<<<<

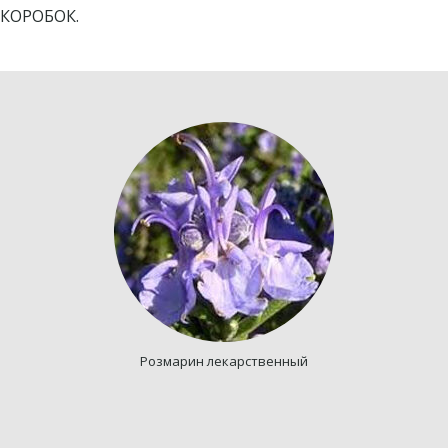
КОРОБОК.
Розмарин лекарственный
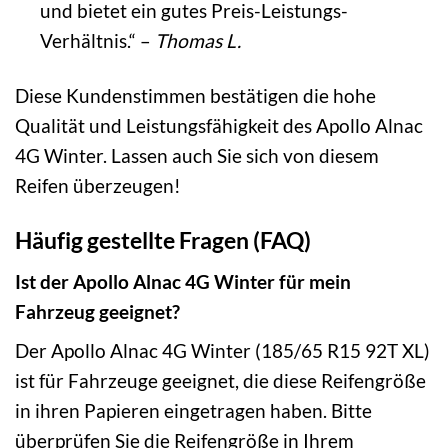
und bietet ein gutes Preis-Leistungs-
Verhältnis.“ –
Thomas L.
Diese Kundenstimmen bestätigen die hohe
Qualität und Leistungsfähigkeit des Apollo Alnac
4G Winter. Lassen auch Sie sich von diesem
Reifen überzeugen!
Häufig gestellte Fragen (FAQ)
Ist der Apollo Alnac 4G Winter für mein
Fahrzeug geeignet?
Der Apollo Alnac 4G Winter (185/65 R15 92T XL)
ist für Fahrzeuge geeignet, die diese Reifengröße
in ihren Papieren eingetragen haben. Bitte
überprüfen Sie die Reifengröße in Ihrem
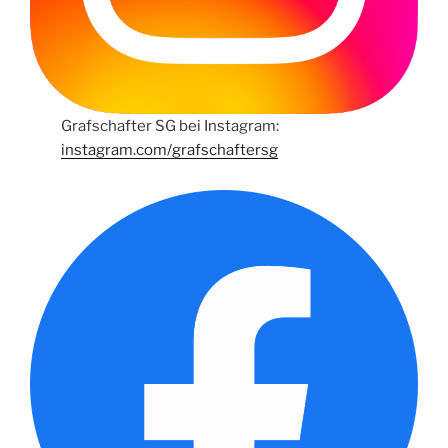
Grafschafter SG bei Instagram:
instagram.com/grafschaftersg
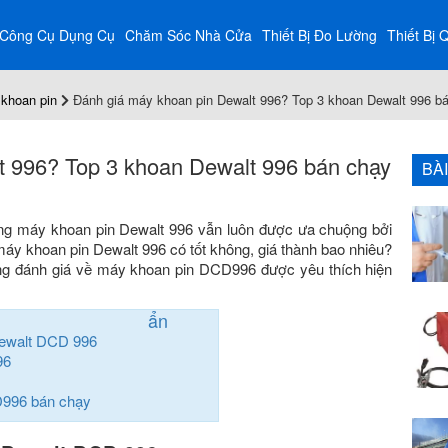
Công Cụ Dụng Cụ
Chăm Sóc Nhà Cửa
Thiết Bị Đo Lường
Thiết Bị 
khoan pin
Đánh giá máy khoan pin Dewalt 996? Top 3 khoan Dewalt 996 b
t 996? Top 3 khoan Dewalt 996 bán chạy
BÀ
ng máy khoan pin Dewalt 996 vẫn luôn được ưa chuộng bởi
áy khoan pin Dewalt 996 có tốt không, giá thành bao nhiêu?
ng đánh giá về máy khoan pin DCD996 được yêu thích hiện
ẩn
Dewalt DCD 996
96
D996 bán chạy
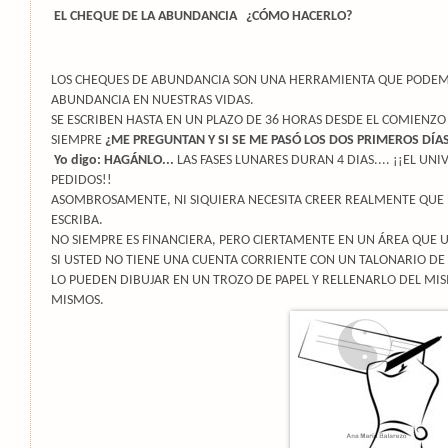
EL CHEQUE DE LA ABUNDANCIA
¿CÓMO HACERLO?
LOS CHEQUES DE ABUNDANCIA SON UNA HERRAMIENTA QUE PODEMO
ABUNDANCIA EN NUESTRAS VIDAS.
SE ESCRIBEN HASTA EN UN PLAZO DE 36 HORAS DESDE EL COMIENZO
SIEMPRE
¿ME PREGUNTAN Y SI SE ME PASÓ LOS DOS PRIMEROS DÍA
Yo digo: HAGÁNLO...
LAS FASES LUNARES DURAN 4 DIAS.... ¡¡EL UNI
PEDIDOS!!
ASOMBROSAMENTE, NI SIQUIERA NECESITA CREER REALMENTE QUE
ESCRIBA.
NO SIEMPRE ES FINANCIERA, PERO CIERTAMENTE EN UN ÁREA QUE U
SI USTED NO TIENE UNA CUENTA CORRIENTE CON UN TALONARIO DE
LO PUEDEN DIBUJAR EN UN TROZO DE PAPEL Y RELLENARLO DEL MI
MISMOS.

>>>>

- Problem to solve -
Your output should be the lines above from the one that contains "Розмарин лекарственный" through the one that contains "Häufig gestellte Fragen (FAQ)", word for word, with pictures left out.

- Result of this exercise -
Розмарин лекарственный
und bietet ein gutes Preis-Leistungs-
Verhältnis.“ –
Thomas L.
Diese Kundenstimmen bestätigen die hohe
Qualität und Leistungsfähigkeit des Apollo Alnac
4G Winter. Lassen auch Sie sich von diesem
Reifen überzeugen!
Häufig gestellte Fragen (FAQ)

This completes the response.